Work request –
Wherever a picture appears, skip it and retype the rest of the data exactly.

═══ Records supplied

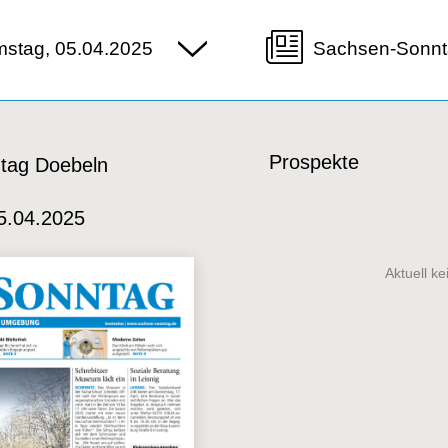
stag, 05.04.2025
Sachsen-Sonnt
Prospekte
tag Doebeln
5.04.2025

══════

Answer to this task –
stag, 05.04.2025
Sachsen-Sonnt
Prospekte
tag Doebeln
5.04.2025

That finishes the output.